Once again going back to the current architectural discourse, we saw the icon of the diagram succeeding as a good selling spectacle, the logo as a form combining action and form, and the call for a refocusing on the traditional tasks of a 5000 year old Discipline. Can we really continue debating about regional styles, or architecture as a programmatic diagram? What kind of architecture should be taught to a Chinese student at an US American university by a Middle Eastern teacher grown up in Europe?
Not only in the current emerging field of “situated-”, “responsive-”, “interactive-” etc- architecture people tend to fetishize the detail. Loosing the heuristics and hiding behind technical problems seems to avoid the broader conflict.
Instead of trying to revive form or symbolic meaning whose functions have long vanished, architects must rethink its potential tasks in order to find its place and relevance in the future.
Architecture must differentiate itself from the execution of demands for structure and space.
If architecture fails to do so it will be absorbed by the marketing machinery and by the ideology of market economy.
We can’t assume that any space is constructed by society and is therefore legitimized or even inevitable.
It is not the “extended body” of individuals or society which constructs space, rather larger systems like economic networks can be described as acting “in their own advantage”.
In this sense Lefebvre’s notion that every society constructs its space might have to be questioned. If we are not able to remove ourselves from the space surrounding us than it might be indeed hopeless to speculate on active involvement. But if we have arrived at a point where we understand biological systems and even ourselves not as unities but consisting of parts with different agencies then we must acknowledge that the combined effects of whatever organic or non organic, technological or natural parts might creates its own space. Such a space cannot be considered as being constructed by society.
In my opinion this is the point where architecture has to situate itself: On the one hand we might not be able to change existing models, but we have to negotiate between them. We can’t change them because the constituting parts are self-supporting and anchored in many different domains. But the notion that there is a need for actually intervening in the spatial construction might be worth considering.
Architects must operate between the layers of space generated by networks and agents. Such architecture must not depend on clients it must be deliberately placed in between conflicting agencies. Of course there is still the need for the traditional construction business but I would see this as a secondary or detached aspect of architecture. Its preliminary task should be the exploration of a potential where it can get actively involved. It needs to negotiate the massive changes and conflicts we see on a territorial and spatial scale.
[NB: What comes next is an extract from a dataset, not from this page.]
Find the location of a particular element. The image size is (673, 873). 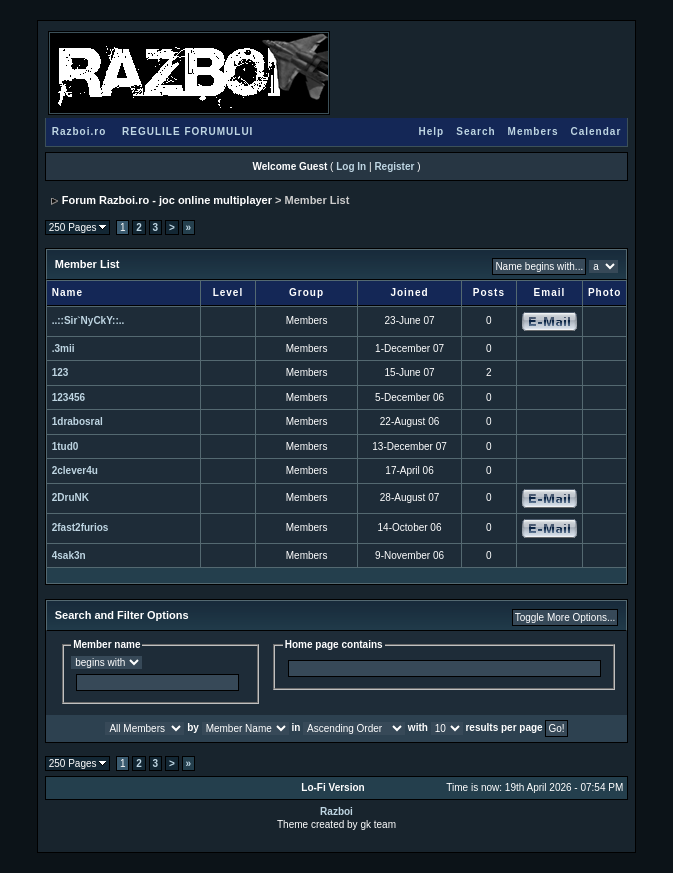 Search is located at coordinates (475, 131).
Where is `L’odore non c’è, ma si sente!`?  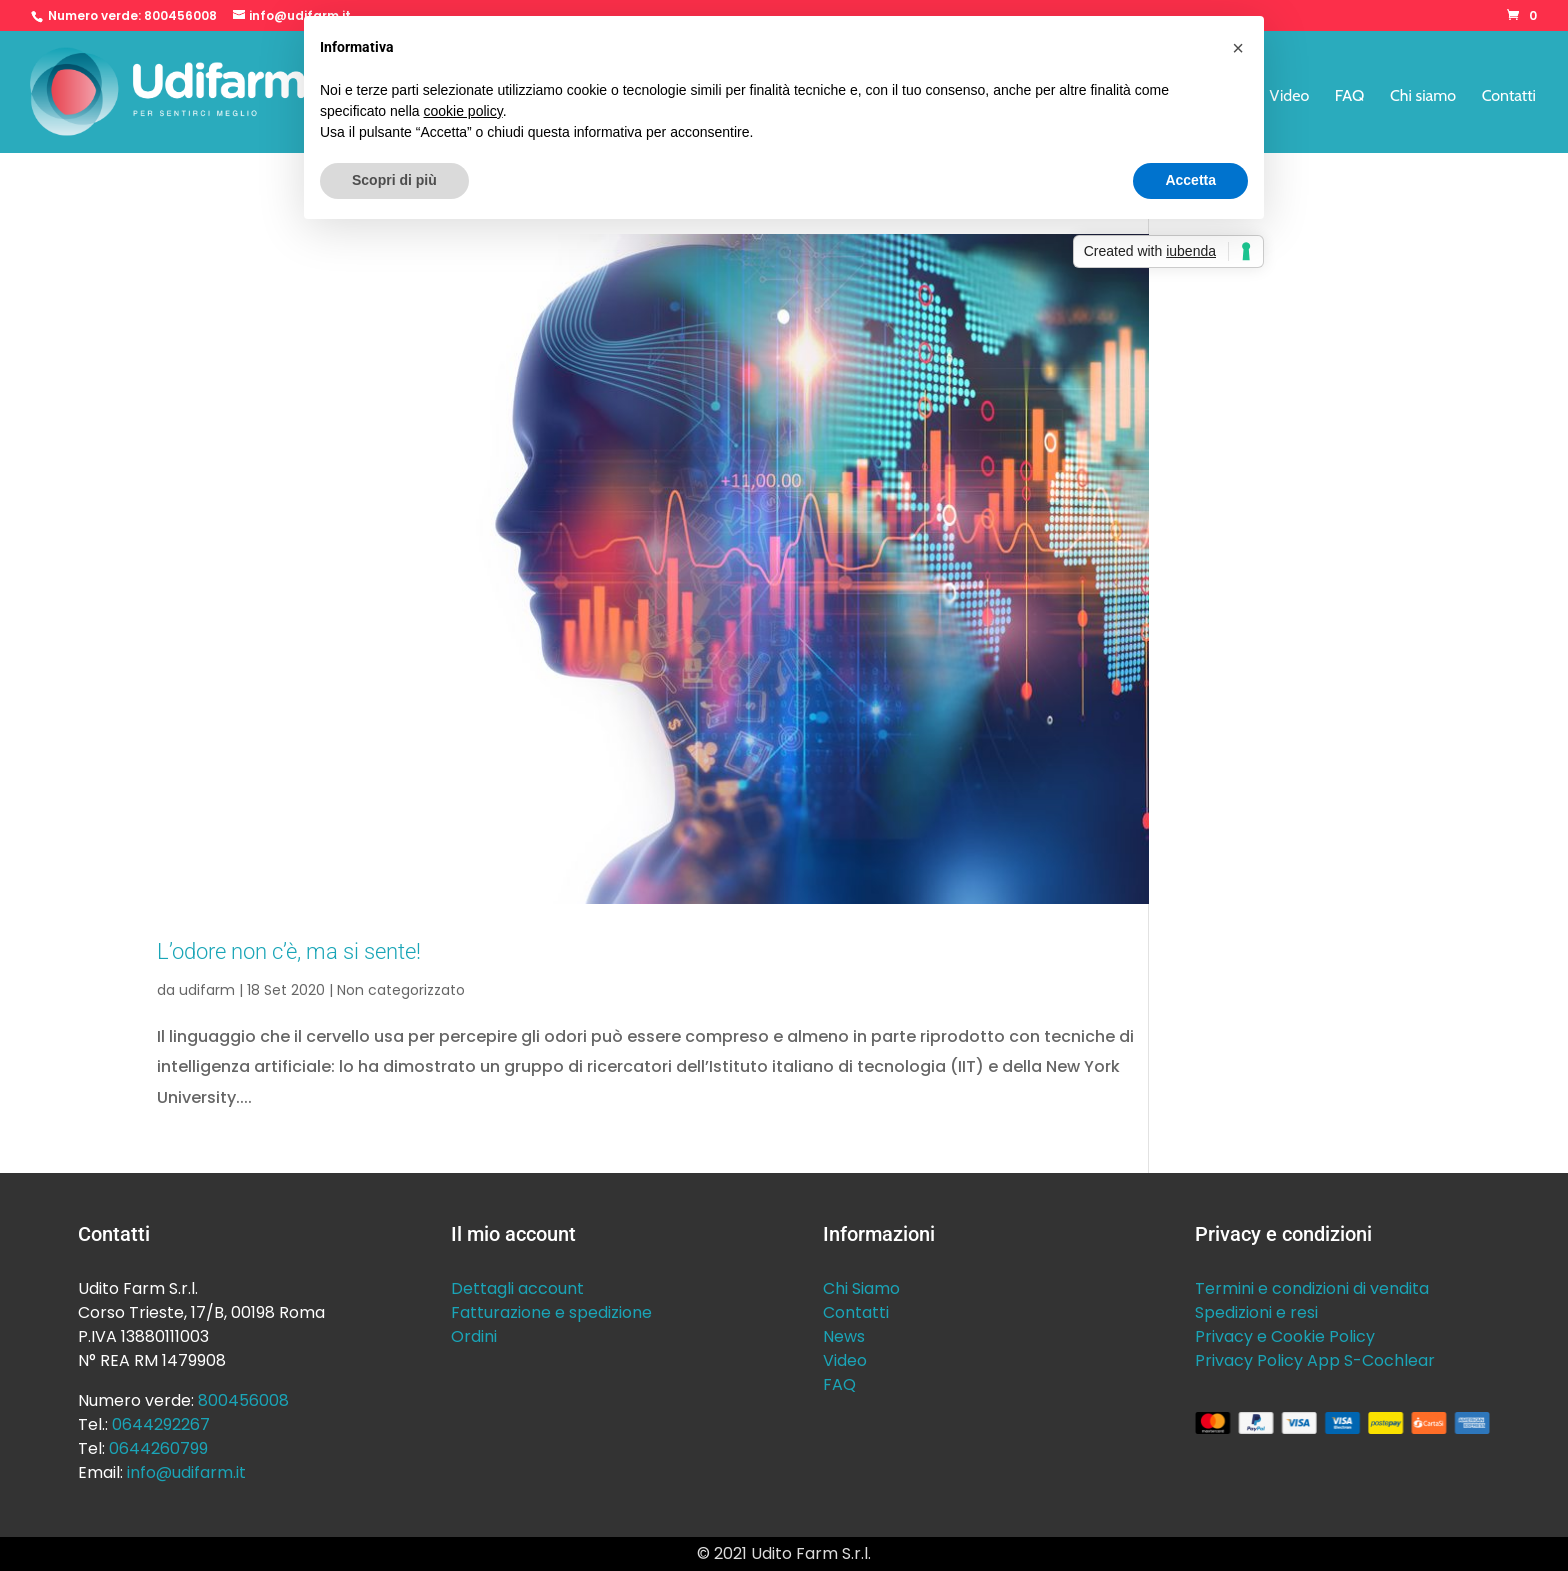 L’odore non c’è, ma si sente! is located at coordinates (289, 951).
Changes triggered by the clash between the agency of global networks and local identities, political agendas and individual resistance, as well as unforeseeable changes caused by the environment.
The second notion of a situated architecture is the task to design scenarios and environments.
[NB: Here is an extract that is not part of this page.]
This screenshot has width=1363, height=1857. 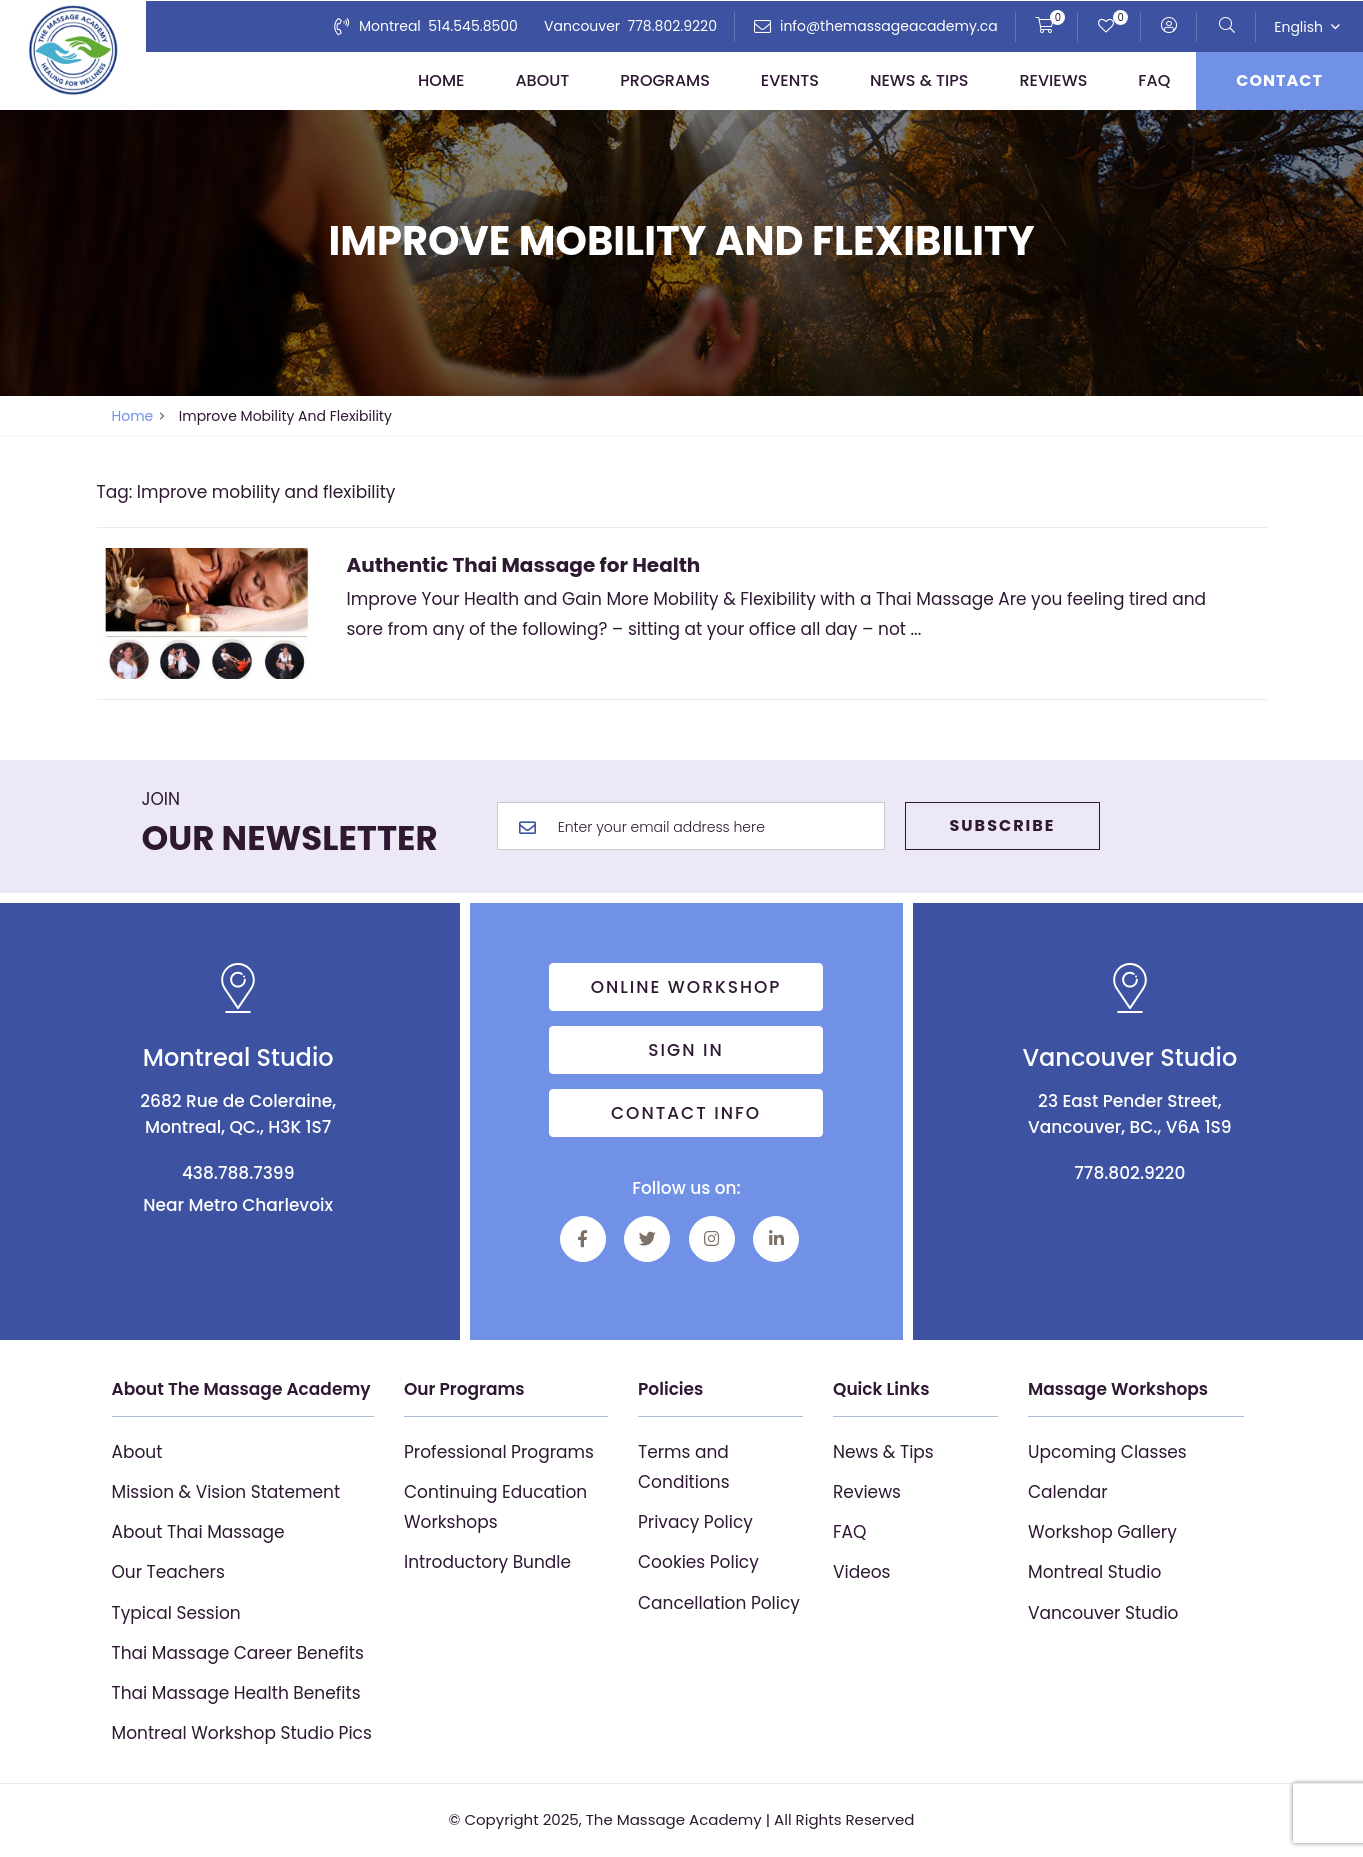 What do you see at coordinates (524, 565) in the screenshot?
I see `Authentic Thai Massage for Health` at bounding box center [524, 565].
We have to avoid designing emptiness but also answer the question how to draw a line between a consumerist spectacle and the concept of an open playable scene.
As opposed to closed systems the parts defining an environment doesn’t necessarily form a unity.
They must be defined as interfaces, links, switches boundaries, edges etc. At this level we can start thinking about technical applications and communication devices.
In all these scenarios the event, the moment when energy is exchanged between systems must be seen as the foundation of Architecture. Such a concept includes the micro scale where an event is defined as change or as exchange of information and the macro scale where an Event is usually understand as a accumulation of people.
Today such events like festivals are already creating new temporal places. The effect of lights blinking in the darkness can be compared to an agglomeration of people. It is the collectiveness that creates place not symbols or historic memory. Even supermarkets traditionally considered as the non-space are in fact complex environments of events creating places.
Codes and protocols rapidly evolve and vanish and places can exist for centuries as well as only for minutes. We can’t see spaces as closed systems but must focus on the wider networks of events in order to create a potential for negotiation.
I think the most important conclusion we can draw from this observation is that our traditional understanding of architecture as typology (making enclosures) has arrived in its must simplistic reduction of the global box which is like the economic model generating it, almost invulnerable and undisputed.
Avoiding the collapse of the discipline, which would be architecture only located in the world of luxury commodities, the framework of thought I tried to summarize here should point in a different, more optimistic direction.
At least inside the academic world we are talking not only about global cities but also about the forming of a global architectural culture which should be discussed in the near future. Such architecture has no culture per se it is action as well as space, it is physical and event simultaneously, and it establishes differences and negotiates the occupation of space.